Steamy the Green Mugato says
I’m sure she doesn’t feel sexy, considering every picture of her has been photoshopped within an inch of its life, sometimes using as many a six different models to get the required “Britneyosity.” In the same vein, her songs are the product of a team of producers, Auto-Tune, Pro Tools, and myriad backup performers, forcing her to mime her concerts. I’m certain it’s impossible for her to live up to the expectations that were set for her in her younger days. How can a young woman possible live up to fiction?
Sunny says
That last sentence key to what must have happened to her driving her decision to shave off her hair! Perhaps she was having one of those bad hair days and decided to just redo it all; the hair was driving her crazy. THAT must have been it.
Carina says
What is a fottie mum?
roger says
Wow, how much you hate Britney that you actually spent your time getting paid to trash her, which would have been better spent in something else. Just because you don’t think she’s sexy doesn’t mean that the rest of the world thinks so. She’s sexier than the average people that walk around in this planet.
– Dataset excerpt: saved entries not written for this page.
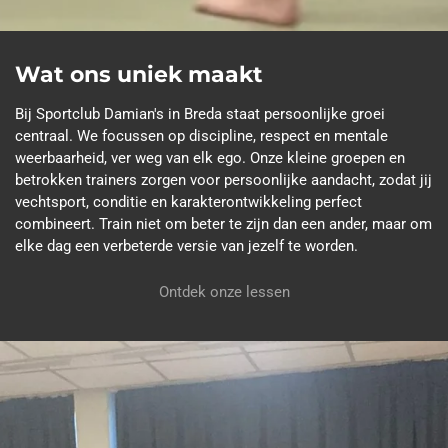
Wat ons uniek maakt
Bij Sportclub Damian's in Breda staat persoonlijke groei
centraal. We focussen op discipline, respect en mentale
weerbaarheid, ver weg van elk ego. Onze kleine groepen en
betrokken trainers zorgen voor persoonlijke aandacht, zodat jij
vechtsport, conditie en karakterontwikkeling perfect
combineert. Train niet om beter te zijn dan een ander, maar om
elke dag een verbeterde versie van jezelf te worden.
Ontdek onze lessen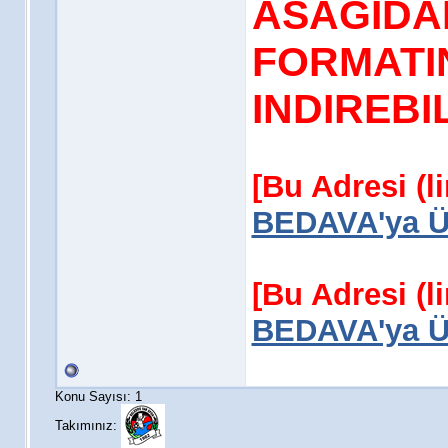
ASAGIDA
FORMATIN
INDIREBIL
[Bu Adresi (l
BEDAVA'ya Üy
[Bu Adresi (l
BEDAVA'ya Üy
Konu Sayısı: 1
Takımınız: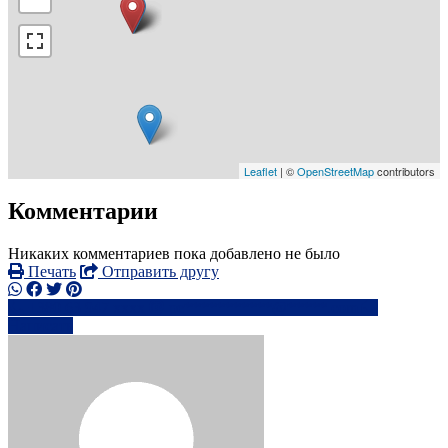
Leaflet
| ©
OpenStreetMap
contributors
Комментарии
Никаких комментариев пока добавлено не было
Печать
Отправить другу
+380 63 947 xxxx
pe***********@*****.com
Написать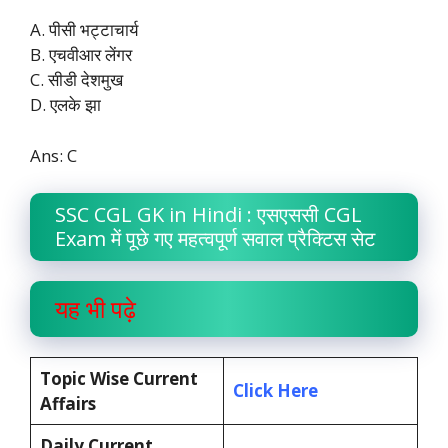
A. पीसी भट्टाचार्य
B. एचवीआर लेंगर
C. सीडी देशमुख
D. एलके झा
Ans: C
SSC CGL GK in Hindi : एसएससी CGL
Exam में पूछे गए महत्वपूर्ण सवाल प्रैक्टिस सेट
यह भी पढ़े
Topic Wise Current
Click Here
Affairs
Daily Current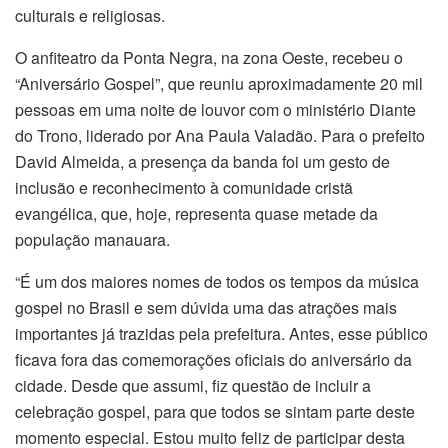
culturais e religiosas.
O anfiteatro da Ponta Negra, na zona Oeste, recebeu o
“Aniversário Gospel”, que reuniu aproximadamente 20 mil
pessoas em uma noite de louvor com o ministério Diante
do Trono, liderado por Ana Paula Valadão. Para o prefeito
David Almeida, a presença da banda foi um gesto de
inclusão e reconhecimento à comunidade cristã
evangélica, que, hoje, representa quase metade da
população manauara.
“É um dos maiores nomes de todos os tempos da música
gospel no Brasil e sem dúvida uma das atrações mais
importantes já trazidas pela prefeitura. Antes, esse público
ficava fora das comemorações oficiais do aniversário da
cidade. Desde que assumi, fiz questão de incluir a
celebração gospel, para que todos se sintam parte deste
momento especial. Estou muito feliz de participar desta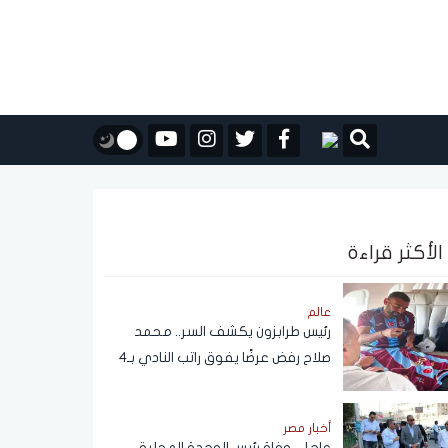
الأكثر قراءة
عالم
رئيس طرابزون يكشف السر.. محمد
صلاح رفض عرضًا يفوق راتب النادي بـ4
أضعاف
أخبار مصر
عاجل.. وفاة رئيس الوحدة المحلية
It would be fun to actually put a picture of yourself and then put it right next to her, and then we will see who’s sexier.
Amy Grindhouse says
@ Carina Fair question, I took it upon myself to Anglicise the phrase “Soccer mom”.
Manuel says
well said! hehe
Britney rules u bitchezzZ!
Sal says
Shouldn’t it be spelled ‘footy’ you know, foot with a y on the end?
Amy Grindhouse says
Hi, I Googled “footie” and that seemed the better choice over the “y” ending.
A.j. says
What a waste of my time!!! This article is sooooo dumb!!!! So, all you haters just come and commiserate amongst yourselves!!!!!
JoeMomma says
@Roger
Wow, how much you love Britney that you actually spent your time rather than getting paid at a job to praise her, which would have been better spent in something else. Just because you think she
Kitsune says
Actually it wasn’t well said at all. His first sentence alone doesn’t even make grammatical sense. “Wow, how much you hate britney that you…” He claims we are all walking around INSIDE the planet (apparently a fan of the hollow earth theory.) And then suggests placing a picture of the author of the article next to Britney Spears in person. One would think placing photo’s of each person next to each other would be far easier to do then to actually try and place a photograph next to Britney. Not to mention the size of the picture you would need to be able to descern acurately the differences between the two. But in the end it was Britney herself, as quoted in the article, that said she wasn’t sexy. So the author of the article is only agreeing with the person your trying to defend. Perhaps you didn’t read the article. Or perhaps when Britney was quoted as saying she was not sexy your mind blew up in thousands of little pieces and when you put it back together you had some parts left over, and maybe those parts were the memory of having read the quotation in the article. I will assume that as you seem to think that Britney is your ruler and you obviously forgot how to spell “bitch” and deffinately forgot how to spell “bitch’s.” yeah i’ll assume your brain exploded.